··· SUPPLIED INFORMATION

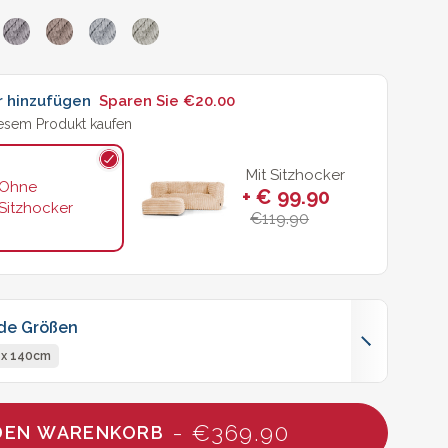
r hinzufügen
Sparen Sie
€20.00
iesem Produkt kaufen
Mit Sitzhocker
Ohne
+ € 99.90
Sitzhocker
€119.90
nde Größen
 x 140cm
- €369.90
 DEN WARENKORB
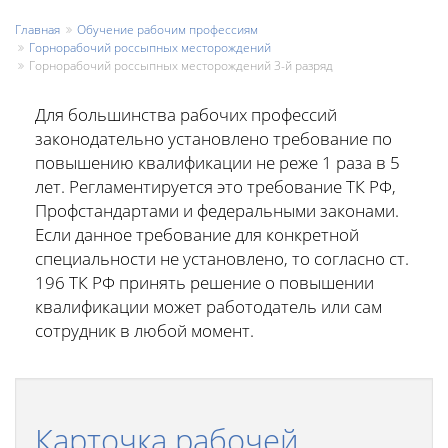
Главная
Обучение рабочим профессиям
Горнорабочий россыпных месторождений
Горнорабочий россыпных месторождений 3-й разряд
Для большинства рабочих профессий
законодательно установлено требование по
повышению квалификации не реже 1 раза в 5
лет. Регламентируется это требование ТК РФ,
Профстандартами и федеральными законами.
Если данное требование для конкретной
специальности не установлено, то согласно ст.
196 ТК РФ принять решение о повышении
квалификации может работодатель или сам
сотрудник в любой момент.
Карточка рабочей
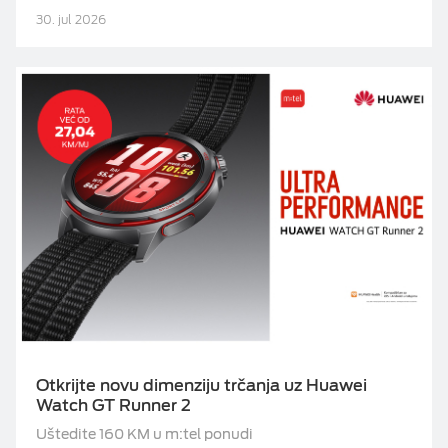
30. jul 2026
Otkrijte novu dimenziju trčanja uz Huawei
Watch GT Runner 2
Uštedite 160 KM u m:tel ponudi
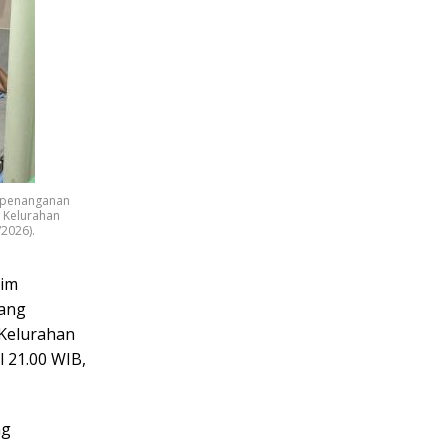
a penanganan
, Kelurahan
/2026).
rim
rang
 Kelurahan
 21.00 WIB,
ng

······
··· SUPPLIED INFORMATION

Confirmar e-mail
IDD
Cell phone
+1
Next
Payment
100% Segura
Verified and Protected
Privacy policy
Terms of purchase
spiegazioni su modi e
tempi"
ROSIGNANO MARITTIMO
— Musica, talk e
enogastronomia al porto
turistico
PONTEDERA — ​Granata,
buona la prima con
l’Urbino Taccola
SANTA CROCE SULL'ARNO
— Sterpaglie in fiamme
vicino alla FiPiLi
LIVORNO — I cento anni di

······

-- WHAT YOU HAVE TO DO --
Start with the line above that contains "ROSIGNANO MARITTIMO" and end with the line that contains "LIVORNO — I cento anni di". Write out those lines exactly, and only those.

-- TASK SOLUTION --
ROSIGNANO MARITTIMO
— Musica, talk e
enogastronomia al porto
turistico
PONTEDERA — ​Granata,
buona la prima con
l’Urbino Taccola
SANTA CROCE SULL'ARNO
— Sterpaglie in fiamme
vicino alla FiPiLi
LIVORNO — I cento anni di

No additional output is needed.